Citons enfin la nouvelle lubie de Netflix, la chasse au password sharing, avec l’argument qu’il s’agit d’une fraude. Et que la fraude c’est pas bien. Ce qui est toujours cocasse pour une société qui fait tout pour ne pas payer d’impôts.

Bref, l’idée que l’industrie du cinéma n’aime en fait pas ses propres spectateurs est depuis longtemps plus qu’un soupçon. Elle n’est certes pas la seule à se méfier de ses clients. Il suffit d’entrer dans une magasin, avec ses portiques, ses caméras de surveillance et ses vigiles, pour s’en persuader. Mais au moins, les vigiles sont à la fois menaçants et obséquieux. Les stewards de match de foot sont plutôt bonhommes. Les caméras de surveillance sont là “pour notre sécurité”. Hypocrite, certes, mais courtois.

Surmonter la méfiance

Le cinéma est, à ma connaissance, la seule industrie culturelle, si pas la seule industrie tout court, qui se permet de traiter son audience de la sorte.

Mais aussi à lui mentir, ou à tout le moins à ne pas tenir ses promesses. La promesse du streaming à ses débuts, était d’enfin offrir un accès facile à toute la culture audiovisuelle, comme Spotify l’a fait pour la musique. 15 ans plus tard, le paysage n’a jamais été aussi morcelé. Et tout le monde se bat pur les grandes licences, laissant le cinéma de niche et le cinéma à petit budget sur le carreau.
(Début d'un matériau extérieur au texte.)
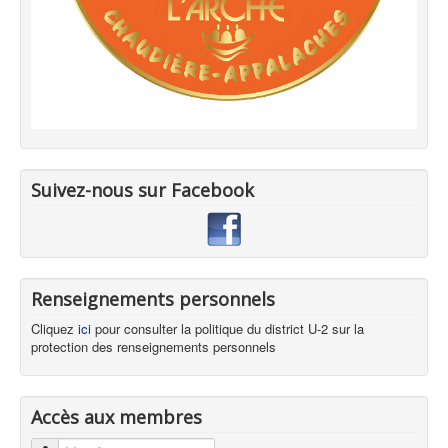
Suivez-nous sur Facebook
Renseignements personnels
Cliquez
ici
pour consulter la politique du district U-2 sur la
protection des renseignements personnels
Accès aux membres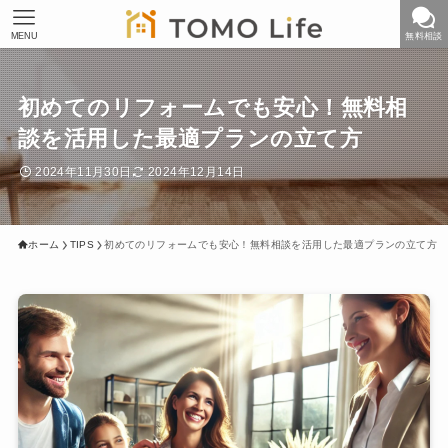
MENU
無料相談
初めてのリフォームでも安心！無料相
談を活用した最適プランの立て方
2024年11月30日
2024年12月14日
ホーム
TIPS
初めてのリフォームでも安心！無料相談を活用した最適プランの立て方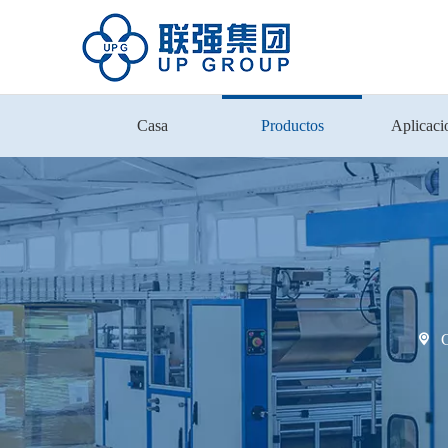
Casa
Productos
Aplicaci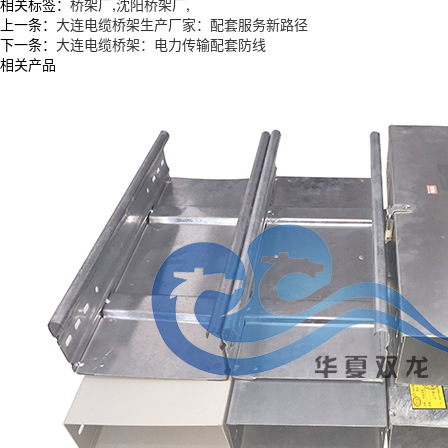
相关标签：
桥架厂
,
沈阳桥架厂
,
上一条：
大连电缆桥架生产厂家：配套服务新路径
下一条：
大连电缆桥架：电力传输配套防线
相关产品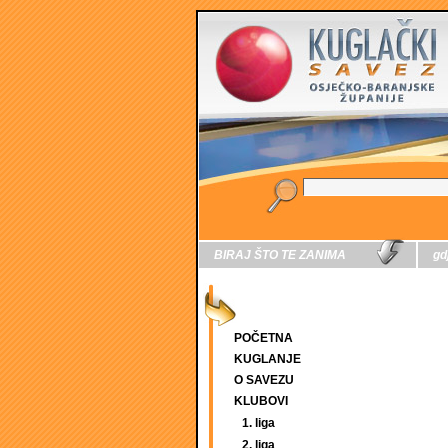
BIRAJ ŠTO TE ZANIMA
gd
POČETNA
KUGLANJE
O SAVEZU
KLUBOVI
1. liga
2. liga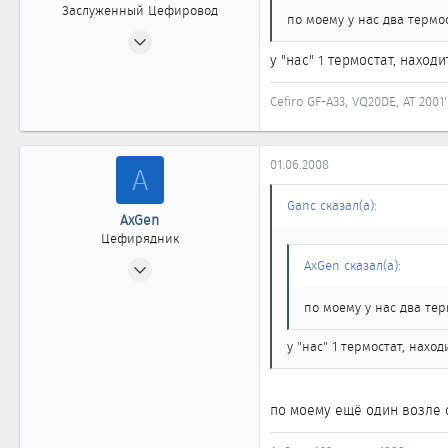
Заслуженный Цефировод
по моему у нас два термо
13.11.2005
у "нас" 1 термостат, нахо
1 939
2
Cefiro GF-A33, VQ20DE, AT 2001'
1 861
ЯНАО, Губкинский
www.ganc-cefiro.nm.ru
01.06.2008
A
Ganc сказал(а):
AxGen
Цефирядник
26.05.2006
AxGen сказал(а):
293
по моему у нас два тер
0
61
у "нас" 1 термостат, нах
Амурская обл.
по моему ещё один возле с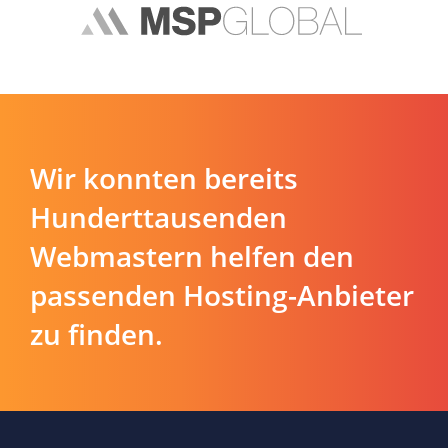
Wir konnten bereits
Hunderttausenden
Webmastern helfen den
passenden Hosting-Anbieter
zu finden.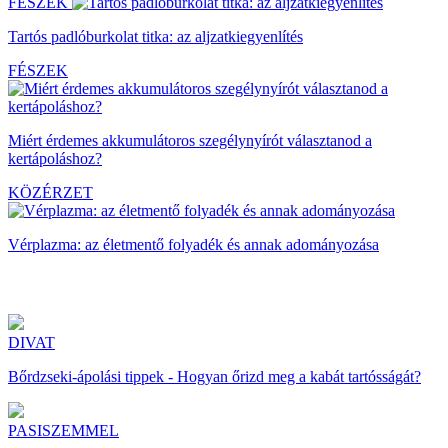
FÉSZEK
Tartós padlóburkolat titka: az aljzatkiegyenlítés
FÉSZEK
Miért érdemes akkumulátoros szegélynyírót választanod a
kertápoláshoz?
KÖZÉRZET
Vérplazma: az életmentő folyadék és annak adományozása
DIVAT
Bőrdzseki-ápolási tippek - Hogyan őrizd meg a kabát tartósságát?
PASISZEMMEL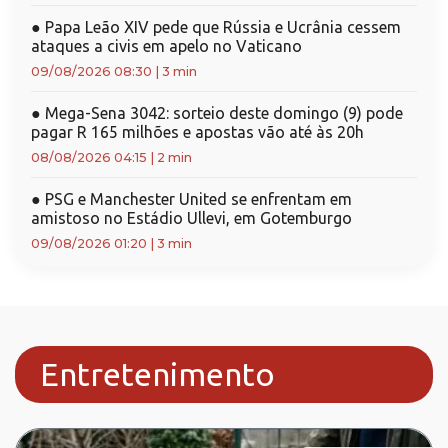
●
Papa Leão XIV pede que Rússia e Ucrânia cessem
ataques a civis em apelo no Vaticano
09/08/2026 08:30
|
3 min
●
Mega-Sena 3042: sorteio deste domingo (9) pode
pagar R 165 milhões e apostas vão até às 20h
08/08/2026 04:15
|
2 min
●
PSG e Manchester United se enfrentam em
amistoso no Estádio Ullevi, em Gotemburgo
09/08/2026 01:20
|
3 min
Entretenimento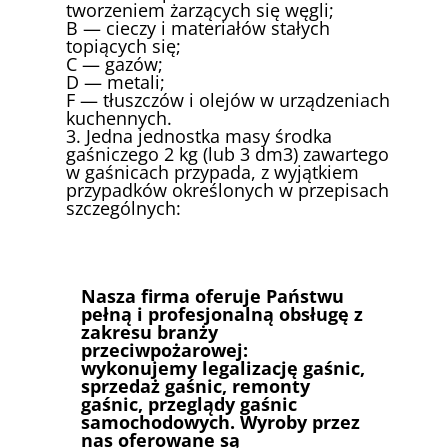
tworzeniem żarzących się węgli;
B — cieczy i materiałów stałych
topiących się;
C — gazów;
D — metali;
F — tłuszczów i olejów w urządzeniach
kuchennych.
3. Jedna jednostka masy środka
gaśniczego 2 kg (lub 3 dm3) zawartego
w gaśnicach przypada, z wyjątkiem
przypadków określonych w przepisach
szczególnych:
Nasza firma oferuje Państwu
pełną i profesjonalną obsługę z
zakresu branży
przeciwpożarowej:
wykonujemy legalizację gaśnic,
sprzedaż gaśnic, remonty
gaśnic, przeglądy gaśnic
samochodowych. Wyroby przez
nas oferowane są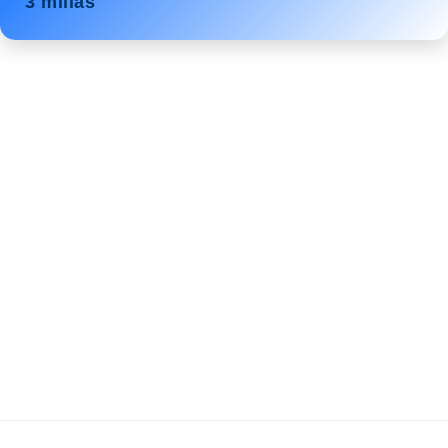
3 millas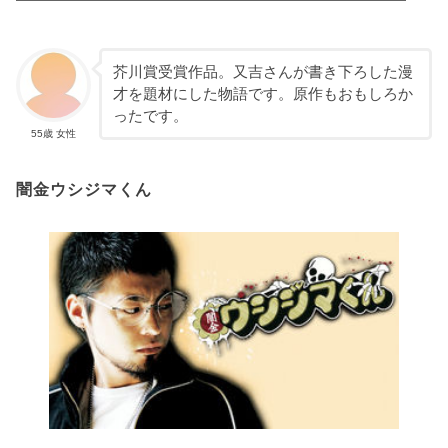
芥川賞受賞作品。又吉さんが書き下ろした漫
才を題材にした物語です。原作もおもしろか
ったです。
55歳 女性
闇金ウシジマくん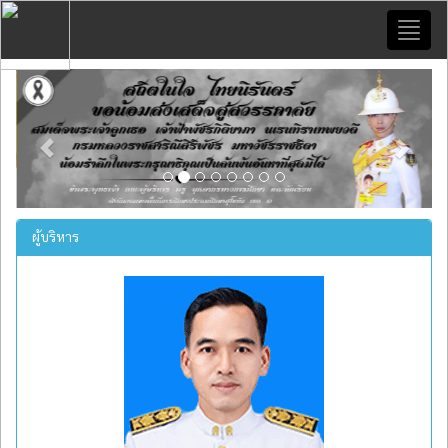
Toggl
naviga
Previous
Next
ผู้บริหาร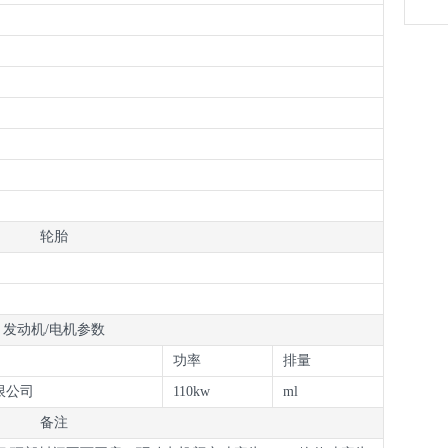
力入
轮胎
发动机/电机参数
功率
排量
限公司
110kw
ml
备注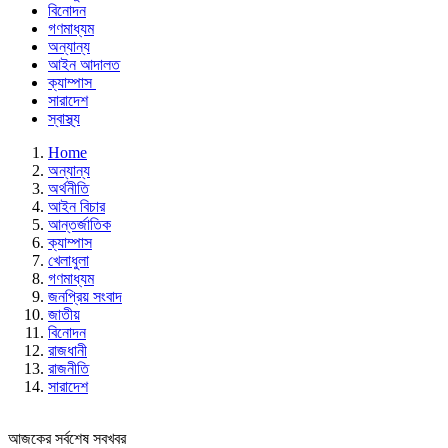
বিনোদন
গণমাধ্যম
অন্যান্য
আইন আদালত
ক্যাম্পাস
সারাদেশ
স্বাস্থ্য
Home
অন্যান্য
অর্থনীতি
আইন বিচার
আন্তর্জাতিক
ক্যাম্পাস
খেলাধুলা
গণমাধ্যম
জনপ্রিয় সংবাদ
জাতীয়
বিনোদন
রাজধানী
রাজনীতি
সারাদেশ
আজকের সর্বশেষ সবখবর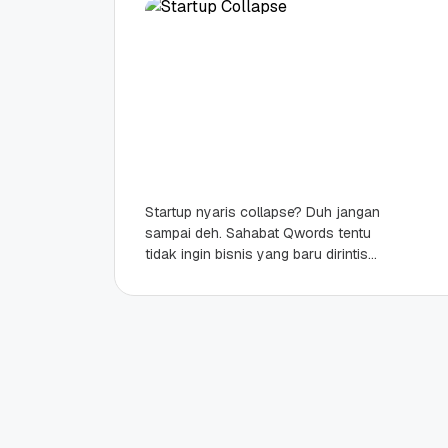
Startup nyaris collapse? Duh jangan
sampai deh. Sahabat Qwords tentu
tidak ingin bisnis yang baru dirintis
terancam bangkrut, bukan? Mimin
punya tips nya nih. Hindari...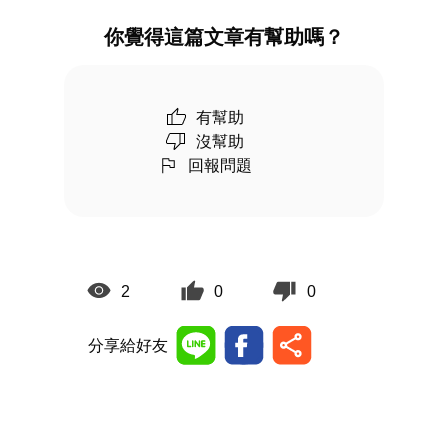
你覺得這篇文章有幫助嗎？
有幫助
沒幫助
回報問題
2
0
0
分享給好友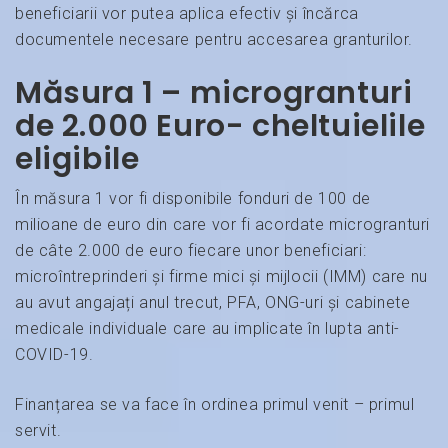
beneficiarii vor putea aplica efectiv și încărca
documentele necesare pentru accesarea granturilor.
Măsura 1 – microgranturi
de 2.000 Euro- cheltuielile
eligibile
În măsura 1 vor fi disponibile fonduri de 100 de
milioane de euro din care vor fi acordate microgranturi
de câte 2.000 de euro fiecare unor beneficiari:
microîntreprinderi și firme mici și mijlocii (IMM) care nu
au avut angajați anul trecut, PFA, ONG-uri și cabinete
medicale individuale care au implicate în lupta anti-
COVID-19.
Finanțarea se va face în ordinea primul venit – primul
servit.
Soyons de bonne guerre, les streamers ne sont pas les seuls à entretenir ce mensonge. C’est le cas pour tout ce qu’on a appelé la “démocratie culturelle”, où l’on a été jusqu’à instituer un accès aisé et démocratique aux productions culturelles comme un droit. Résultat, la fracture culturelle n’a jamais été aussi grande et les friches d’accès à la culture s’agrandissent.

C’est aussi à tout cet historique de méfiance mutuelle que s’affrontent subitement les studios. En voulant se passer d’intermédiaires, ils finissent par se rendre compte que la culture de masse n’est en fait rien d’autre qu’un concept. Qu’il ne suffit pas de produire toujours plus de contenus pour qu’il soit regardé. Que la consommation culturelle reste, quel que soit son mode de diffusion, une interaction sociale. Que la salle de cinéma est un lieu étrange. Pas juste un lieu de grand spectacle, ou de consommation “premium”. Un lieu de spectacle différent des autres, où l’on se sent à la fois seul avec le film et en société. Et surtout, ils se rendent compte que ce lieu implique le travail de toute une chaîne qui donne en fait toute la valeur à un film.

Une chaîne qui accepte, même si c’est souvent de mauvais gré, que tout cela est fait pour des gens, pris individuellement. Et que les gens, ça se cure le nez, ça boit bruyamment, ça vérifie son smartphone toutes les 5 minutes, ça ne fait jamais ce qu’on attend d’eux.

Bref, ils redécouvrent que si on veut viser le portefeuille, il faut bien se farcir tout ce qu’il y a autour.